Interrogée à plusieurs reprises, la Commission a reconnu que les conclusions de l'intervention des deux députés étaient particulièrement graves, rappelant qu'une lettre avait été envoyée en juillet à la Roumanie, qui a répondu de façon détaillée, et à la Bulgarie qui n'a pas encore répondu. Pour l'Ukraine, il s'agit d'un élément totalement nouveau, pour lequel elle ne peut s'exprimer en l'absence, pour sa part, d'information. L'Ukraine doit bénéficier de la présomption d'innocence. Une réponse globale sera donnée par la Commission lorsqu'elle  disposera de la réponse de la Bulgarie ainsi que des éléments provenant des enquêtes parlementaires et judiciaires, actuellement en cours, notamment en Allemagne, Italie et Espagne. Elle veut procéder à une analyse cohérente, complète et détaillée. Elle a rappelé qu'elle ne dispose pas de compétences en matière de services secrets. Il a été rappelé les interventions et les engagements pris par le vice-président Frattini devant la commission des libertés du Parlement européen. Son action se situe à trois niveaux: évaluation du cadre juridique (un questionnaire sera envoyé dans les Etats membres et les réponses seront analysées), concernant le trafic aérien, une communication sera faite sous l'autorité du commissaire aux Transports, Jacques Barrot, visant à clarifier la situation respectivement de l'aviation civile et de l'aviation d'Etat, enfin en ce qui concerne le contrôle de l'espace aérien la Commission s'en tient à une mise en oeuvre rapide de la Convention d'entraide judiciaire et d'extradition conclue entre les Etats-Unis et l'Union européenne. A nouveau, la Commission va envoyer une lettre de rappel aux Etats qui n'ont pas encore ratifié cette convention. La Commission ne se situe pas dans une perspective de sanctions: il s'agit de respecter l'Etat de droit et la présomption d'innocence. Elle s'en tient à une logique visant à corriger des situations défaillantes plutôt que de sanctionner.
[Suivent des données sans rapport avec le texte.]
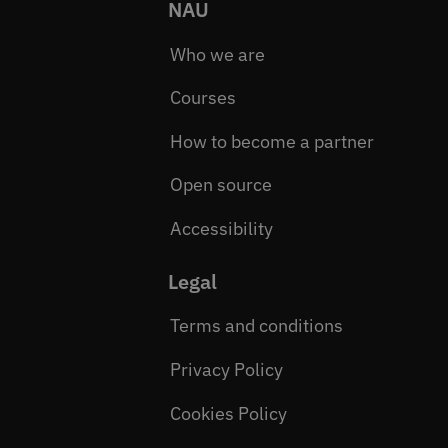
NAU
Who we are
Courses
How to become a partner
Open source
Accessibility
Legal
Terms and conditions
Privacy Policy
Cookies Policy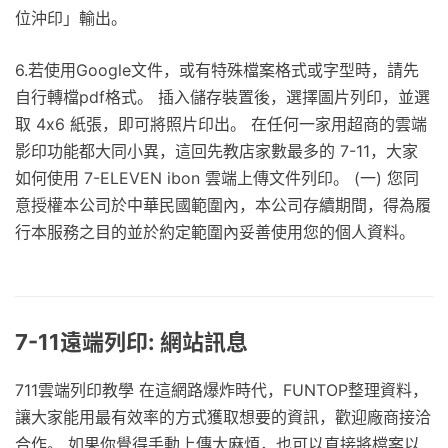
位沖印」輸出。
6.若使用Google文件，或有特殊檔案格式或字型時，請先
自行轉檔pdf格式。 插入儲存裝置後，選擇圖片列印，並選
取 4x6 紙張，即可將照片印出。 在任何一家用超商的雲端
影印功能都大同小異，這回先教店家數最多的 7-11，大家
如何使用 7-ELEVEN ibon 雲端上傳文件列印。 (一) 您同
意授權本公司於中華民國範圍內，本公司存續期間，得為履
行本服務之目的並於約定範圍內妥善使用您的個人資料。
7-11遠端列印: 網站訊息
711雲端列印教學 在這網路爆炸時代，FUNTOP整理資料，
讓大家能用最有效率的方式獲取想要的資訊，歡迎廠商接洽
合作。 如果你覺得手動上傳太麻煩，也可以直接將檔案以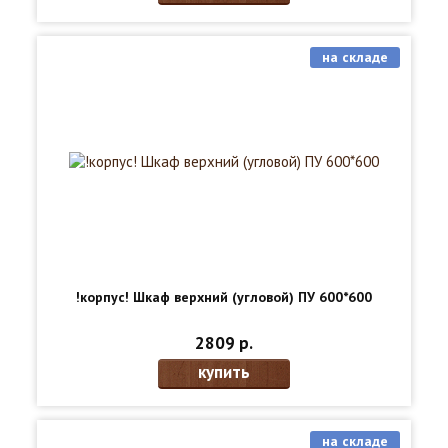
на складе
!корпус! Шкаф верхний (угловой) ПУ 600*600
2809 р.
купить
на складе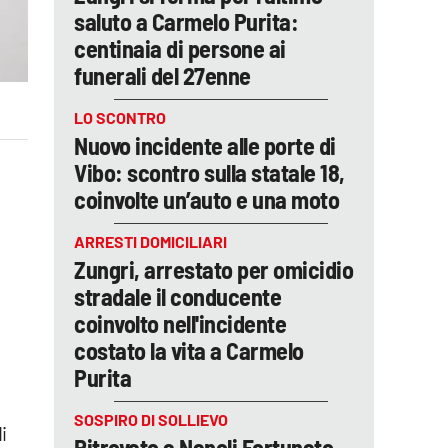
saluto a Carmelo Purita:
centinaia di persone ai
funerali del 27enne
LO SCONTRO
Nuovo incidente alle porte di
Vibo: scontro sulla statale 18,
coinvolte un’auto e una moto
ARRESTI DOMICILIARI
Zungri, arrestato per omicidio
stradale il conducente
coinvolto nell'incidente
costato la vita a Carmelo
Purita
SOSPIRO DI SOLLIEVO
i
Ritrovato a Napoli Fortunato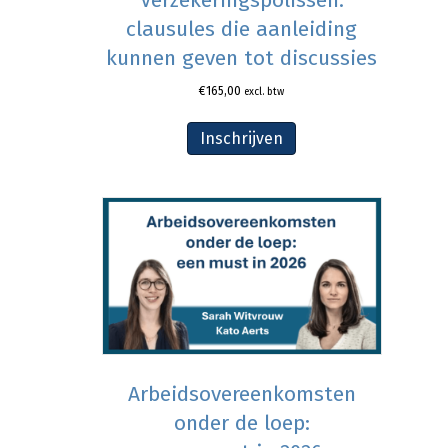
clausules die aanleiding
kunnen geven tot discussies
€
165,00
excl. btw
Inschrijven
Arbeidsovereenkomsten
onder de loep: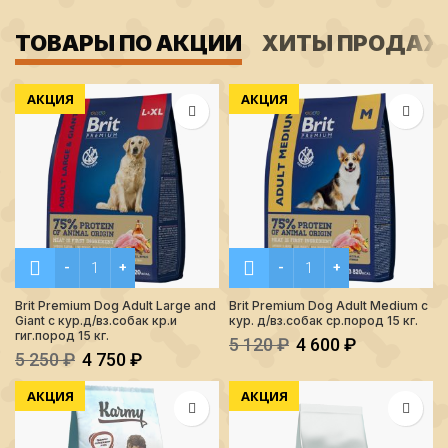
ТОВАРЫ ПО АКЦИИ
ХИТЫ ПРОДА
АКЦИЯ
АКЦИЯ
Количество Brit Premium Dog Adult Large and Giant с кур.д/вз
Количество Brit Premium Do
Brit Premium Dog Adult Large and
Brit Premium Dog Adult Medium с
Giant с кур.д/вз.собак кр.и
кур. д/вз.собак ср.пород 15 кг.
гиг.пород 15 кг.
5 120
₽
4 600
₽
5 250
₽
4 750
₽
АКЦИЯ
АКЦИЯ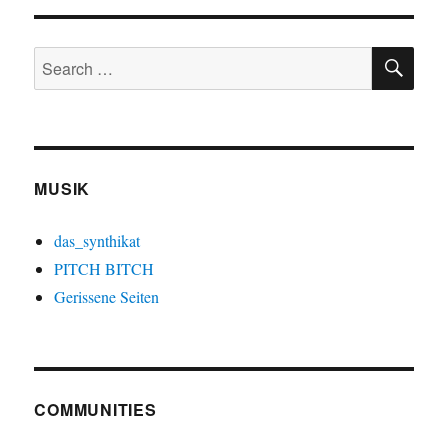
SE
Search
for:
MUSIK
das_synthikat
PITCH BITCH
Gerissene Seiten
COMMUNITIES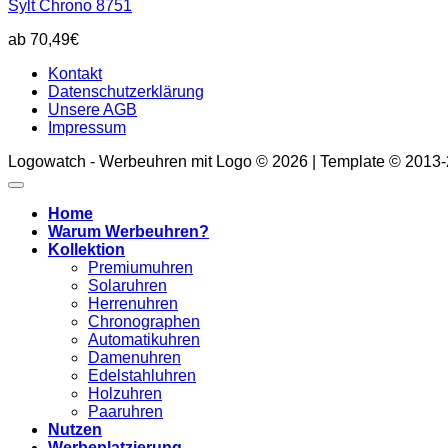
Sylt Chrono 8751
70,49
€
Kontakt
Datenschutzerklärung
Unsere AGB
Impressum
Logowatch - Werbeuhren mit Logo © 2026 | Template © 2013
Home
Warum Werbeuhren?
Kollektion
Premiumuhren
Solaruhren
Herrenuhren
Chronographen
Automatikuhren
Damenuhren
Edelstahluhren
Holzuhren
Paaruhren
Nutzen
Werbeplatzierung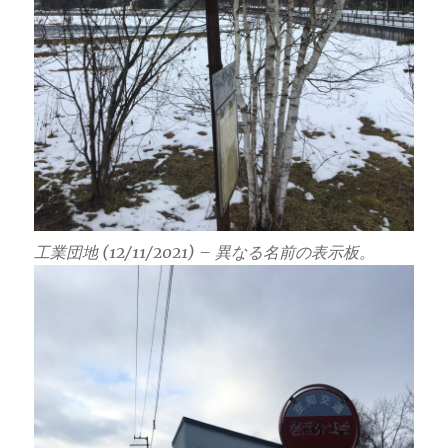
工業団地 (12/11/2021) – 異なる名前の表示板。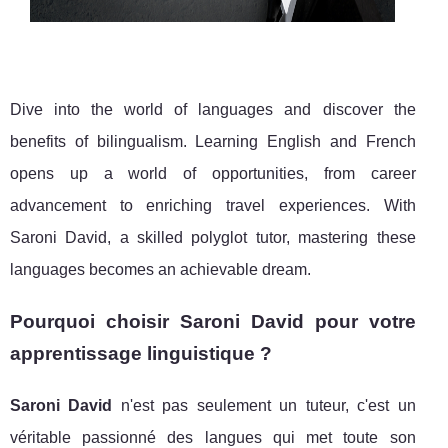
Dive into the world of languages and discover the
benefits of bilingualism. Learning English and French
opens up a world of opportunities, from career
advancement to enriching travel experiences. With
Saroni David, a skilled polyglot tutor, mastering these
languages becomes an achievable dream.
Pourquoi choisir Saroni David pour votre
apprentissage linguistique ?
Saroni David
n'est pas seulement un tuteur, c'est un
véritable passionné des langues qui met toute son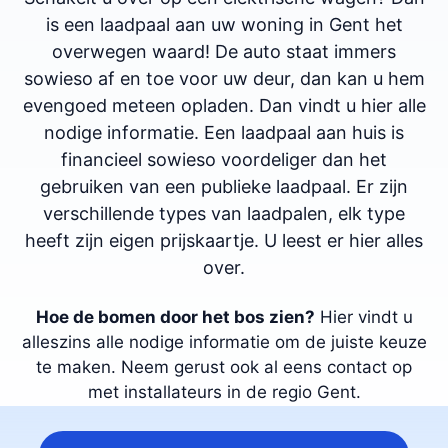
is een laadpaal aan uw woning in Gent het
overwegen waard! De auto staat immers
sowieso af en toe voor uw deur, dan kan u hem
evengoed meteen opladen. Dan vindt u hier alle
nodige informatie. Een laadpaal aan huis is
financieel sowieso voordeliger dan het
gebruiken van een publieke laadpaal. Er zijn
verschillende types van laadpalen, elk type
heeft zijn eigen prijskaartje. U leest er hier alles
over.
Hoe de bomen door het bos zien?
Hier vindt u
alleszins alle nodige informatie om de juiste keuze
te maken. Neem gerust ook al eens contact op
met installateurs in de regio Gent.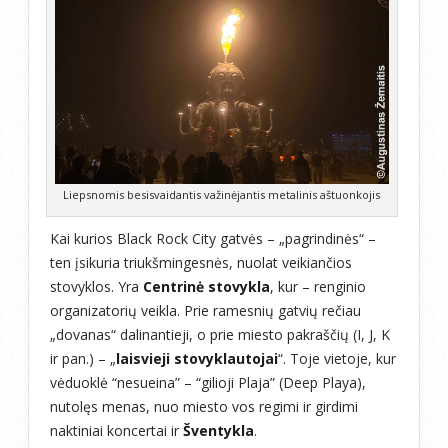
Liepsnomis besisvaidantis važinėjantis metalinis aštuonkojis
Kai kurios Black Rock City gatvės – „pagrindinės“ –
ten įsikuria triukšmingesnės, nuolat veikiančios
stovyklos. Yra
Centrinė stovykla
, kur – renginio
organizatorių veikla. Prie ramesnių gatvių rečiau
„dovanas“ dalinantieji, o prie miesto pakraščių (I, J, K
ir pan.) – „
laisvieji stovyklautojai
“. Toje vietoje, kur
vėduoklė “nesueina” – “gilioji Plaja” (Deep Playa),
nutolęs menas, nuo miesto vos regimi ir girdimi
naktiniai koncertai ir
Šventykla
.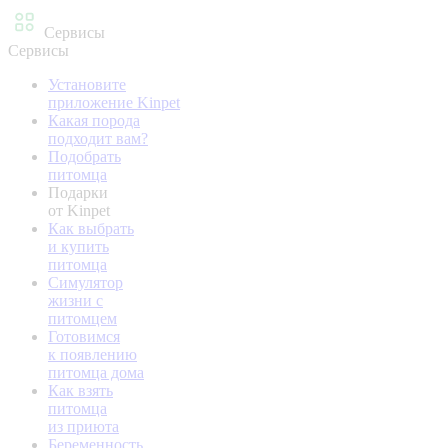
Сервисы
Сервисы
Установите
приложение Kinpet
Какая порода
подходит вам?
Подобрать
питомца
Подарки
от Kinpet
Как выбрать
и купить
питомца
Симулятор
жизни с
питомцем
Готовимся
к появлению
питомца дома
Как взять
питомца
из приюта
Беременность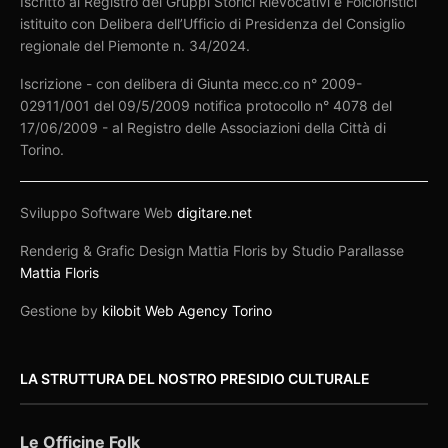
Iscritto al Registro dei Gruppi Storici Rievocativi e Folcloristici
istituito con Delibera dell’Ufficio di Presidenza del Consiglio
regionale del Piemonte n. 34/2024.
Iscrizione - con delibera di Giunta mecc.co n° 2009-
02911/001 del 09/5/2009 notifica protocollo n° 4078 del
17/06/2009 - al Registro delle Associazioni della Città di
Torino.
Sviluppo Software Web
digitare.net
Renderig & Grafic Design Mattia Floris by Studio Parallasse
Mattia Floris
Gestione by
kilobit Web Agency Torino
LA STRUTTURA DEL NOSTRO PRESIDIO CULTURALE
Le Officine Folk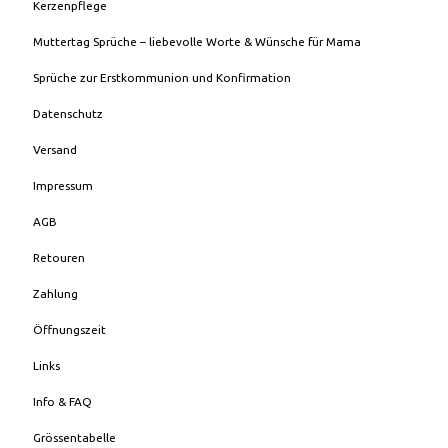
Kerzenpflege
Muttertag Sprüche – liebevolle Worte & Wünsche für Mama
Sprüche zur Erstkommunion und Konfirmation
Datenschutz
Versand
Impressum
AGB
Retouren
Zahlung
Öffnungszeit
Links
Info & FAQ
Grössentabelle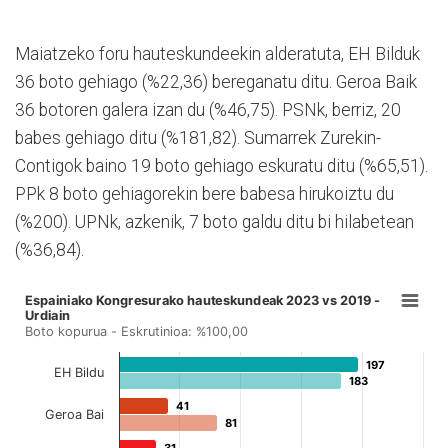
Maiatzeko foru hauteskundeekin alderatuta, EH Bilduk
36 boto gehiago (%22,36) bereganatu ditu. Geroa Baik
36 botoren galera izan du (%46,75). PSNk, berriz, 20
babes gehiago ditu (%181,82). Sumarrek Zurekin-
Contigok baino 19 boto gehiago eskuratu ditu (%65,51).
PPk 8 boto gehiagorekin bere babesa hirukoiztu du
(%200). UPNk, azkenik, 7 boto galdu ditu bi hilabetean
(%36,84).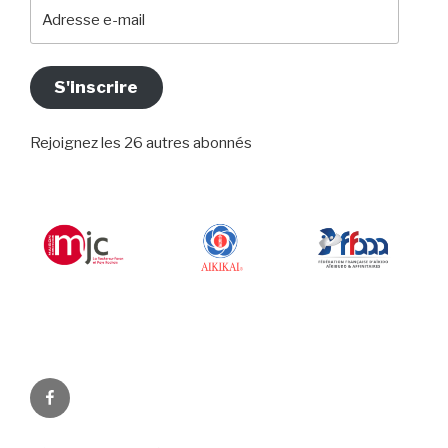
Adresse
e-
mail
S'inscrire
Rejoignez les 26 autres abonnés
Facebook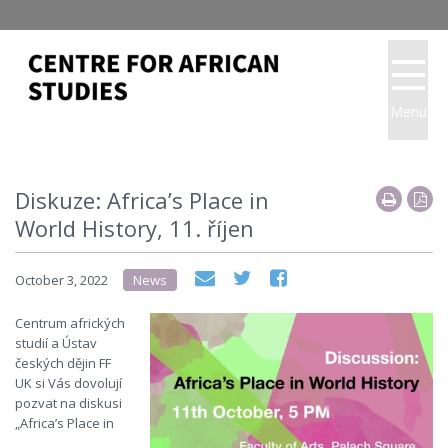
Menu
Diskuze: Africa’s Place in
World History, 11. říjen
October 3, 2022
News
Centrum afrických
studií a Ústav
českých dějin FF
UK si Vás dovolují
pozvat na diskusi
„Africa’s Place in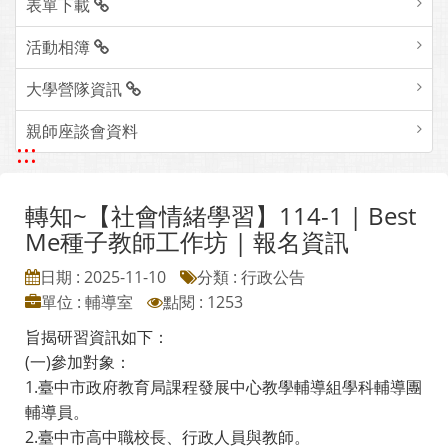
表單下載
活動相簿
大學營隊資訊
親師座談會資料
:::
轉知~【社會情緒學習】114-1 | Best
Me種子教師工作坊 | 報名資訊
日期 : 2025-11-10
分類 : 行政公告
單位 : 輔導室
點閱 : 1253
旨揭研習資訊如下：
(一)參加對象：
1.臺中市政府教育局課程發展中心教學輔導組學科輔導團
輔導員。
2.臺中市高中職校長、行政人員與教師。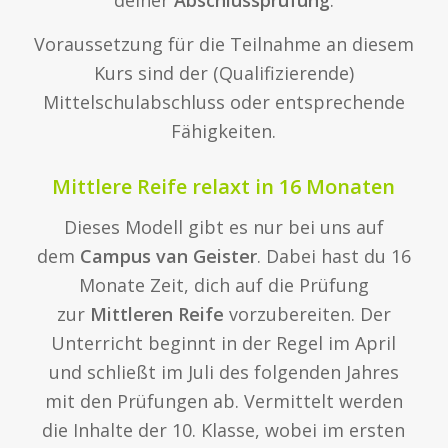
Voraussetzung für die Teilnahme an diesem
Kurs sind der (Qualifizierende)
Mittelschulabschluss oder entsprechende
Fähigkeiten.
Mittlere Reife relaxt in 16 Monaten
Dieses Modell gibt es nur bei uns auf
dem
Campus van Geister
. Dabei hast du 16
Monate Zeit, dich auf die Prüfung
zur
Mittleren Reife
vorzubereiten. Der
Unterricht beginnt in der Regel im April
und schließt im Juli des folgenden Jahres
mit den Prüfungen ab. Vermittelt werden
die Inhalte der 10. Klasse, wobei im ersten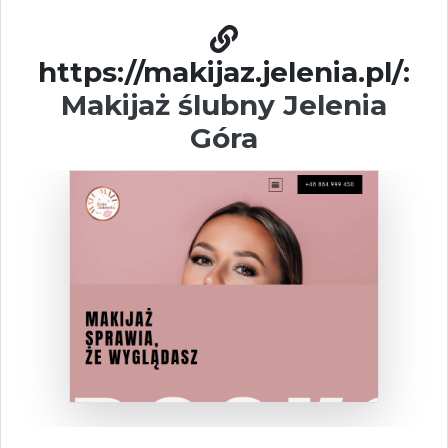
https://makijaz.jelenia.pl/:
Makijaż ślubny Jelenia
Góra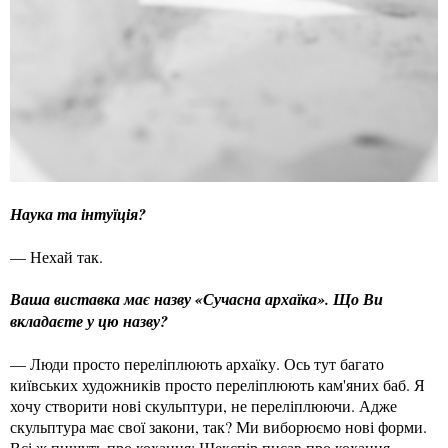
Наука та інтуїція?
— Нехай так.
Ваша виставка має назву «Сучасна архаїка». Що Ви
вкладаєте у цю назву?
— Люди просто переліплюють архаїку. Ось тут багато
київських художників просто переліплюють кам'яних баб. Я
хочу створити нові скульптури, не переліплюючи. Адже
скульптура має свої закони, так? Ми виборюємо нові форми.
Всі ж пишуть про кохання: Шекспір ​​писав про кохання,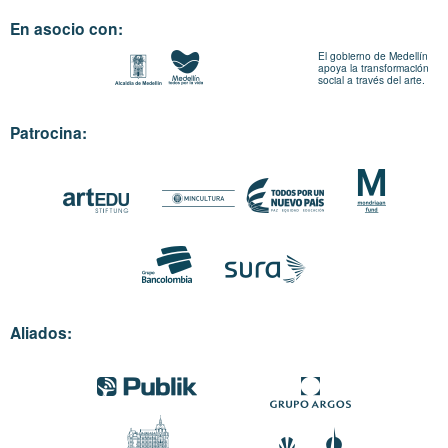
En asocio con:
El gobierno de Medellín
apoya la transformación
social a través del arte.
Patrocina:
Aliados: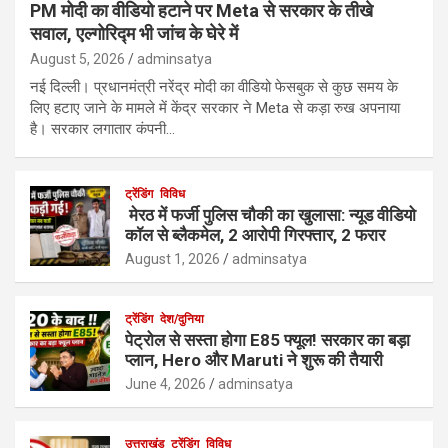
PM मोदी का वीडियो हटाने पर Meta से सरकार के तीखे
सवाल, एल्गोरिद्म भी जांच के घेरे में
August 5, 2026
adminsatya
नई दिल्ली। प्रधानमंत्री नरेंद्र मोदी का वीडियो फेसबुक से कुछ समय के
लिए हटाए जाने के मामले में केंद्र सरकार ने Meta से कड़ा रुख अपनाया
है। सरकार लगातार कंपनी…
ट्रेंडिंग
विविध
मेरठ में फर्जी पुलिस चौकी का खुलासा: न्यूड वीडियो
कॉल से ब्लैकमेल, 2 आरोपी गिरफ्तार, 2 फरार
August 1, 2026
adminsatya
ट्रेंडिंग
देश/दुनिया
पेट्रोल से सस्ता होगा E85 फ्यूल! सरकार का बड़ा
प्लान, Hero और Maruti ने शुरू की तैयारी
June 4, 2026
adminsatya
उत्तराखंड
ट्रेंडिंग
विविध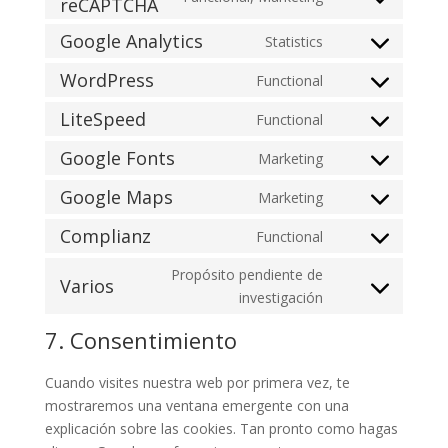
reCAPTCHA
Consent
service
to
metaslider
Google Analytics
Statistics
Consent
service
to
google-
WordPress
Functional
Consent
service
recaptcha
to
LiteSpeed
Functional
google-
Consent
service
analytics
to
Google Fonts
Marketing
wordpress
Consent
service
to
Google Maps
Marketing
litespeed
Consent
service
to
Complianz
Functional
google-
Consent
service
fonts
to
Propósito pendiente de
google-
Varios
service
Consent
investigación
maps
complianz
to
7. Consentimiento
service
varios
Cuando visites nuestra web por primera vez, te
mostraremos una ventana emergente con una
explicación sobre las cookies. Tan pronto como hagas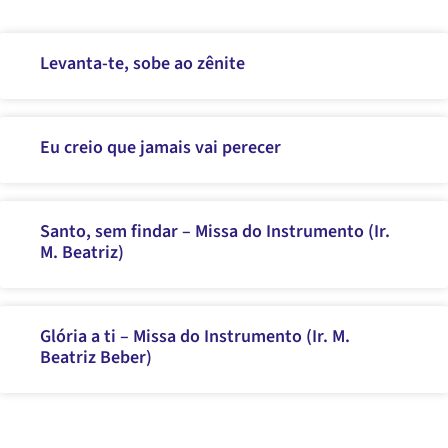
Levanta-te, sobe ao zênite
Eu creio que jamais vai perecer
Santo, sem findar – Missa do Instrumento (Ir.
M. Beatriz)
Glória a ti – Missa do Instrumento (Ir. M.
Beatriz Beber)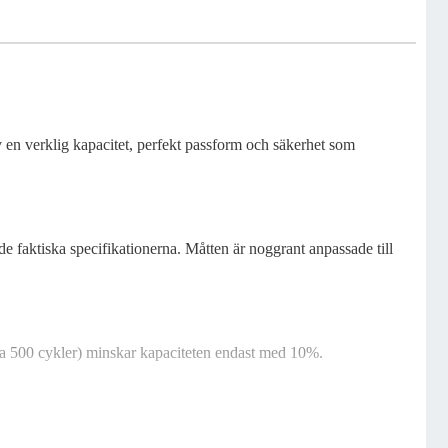
v en verklig kapacitet, perfekt passform och säkerhet som
e faktiska specifikationerna. Måtten är noggrant anpassade till
(ca 500 cykler) minskar kapaciteten endast med 10%.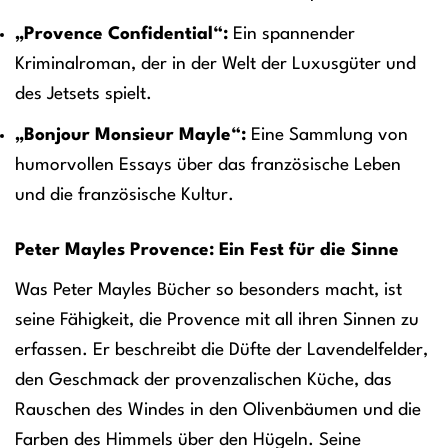
„Provence Confidential“:
Ein spannender
Kriminalroman, der in der Welt der Luxusgüter und
des Jetsets spielt.
„Bonjour Monsieur Mayle“:
Eine Sammlung von
humorvollen Essays über das französische Leben
und die französische Kultur.
Peter Mayles Provence: Ein Fest für die Sinne
Was Peter Mayles Bücher so besonders macht, ist
seine Fähigkeit, die Provence mit all ihren Sinnen zu
erfassen. Er beschreibt die Düfte der Lavendelfelder,
den Geschmack der provenzalischen Küche, das
Rauschen des Windes in den Olivenbäumen und die
Farben des Himmels über den Hügeln. Seine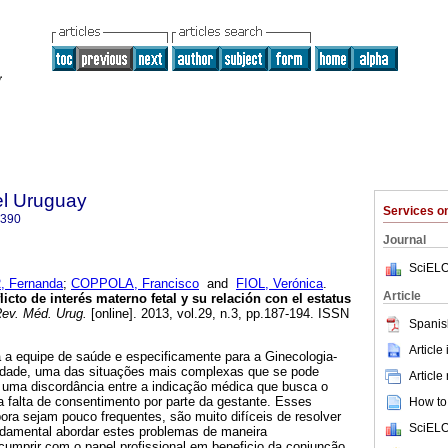
el Uruguay
Services 
0390
Journal
SciELO
 Fernanda
;
COPPOLA, Francisco
and
FIOL, Verónica
.
Article
licto de interés materno fetal y su relación con el estatus
ev. Méd. Urug.
[online]. 2013, vol.29, n.3, pp.187-194. ISSN
Spanis
Article
 a equipe de saúde e especificamente para a Ginecologia-
lidade, uma das situações mais complexas que se pode
Article
e uma discordância entre a indicação médica que busca o
 a falta de consentimento por parte da gestante. Esses
How to 
bora sejam pouco frequentes, são muito difíceis de resolver
SciELO
ndamental abordar estes problemas de maneira
cumprir com o papel profissional em beneficio da conjunção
Cette relance de l'affaire des transferts et détention illégale de prisonnier intervient au moment où Amnesty International dénonce la torture dans les prisons afghanes et demande aux 37 pays participants à la Force internationale de 45 000 hommes (ISAF) un moratoire sur les transferts de prisonniers par les forces afghanes. Dans un rapport rendu public le 13 novembre 2007, Amnesty International se dit de plus en plus préoccupé par le sort des détenus remis aux autorités afghanes par l'ISAF.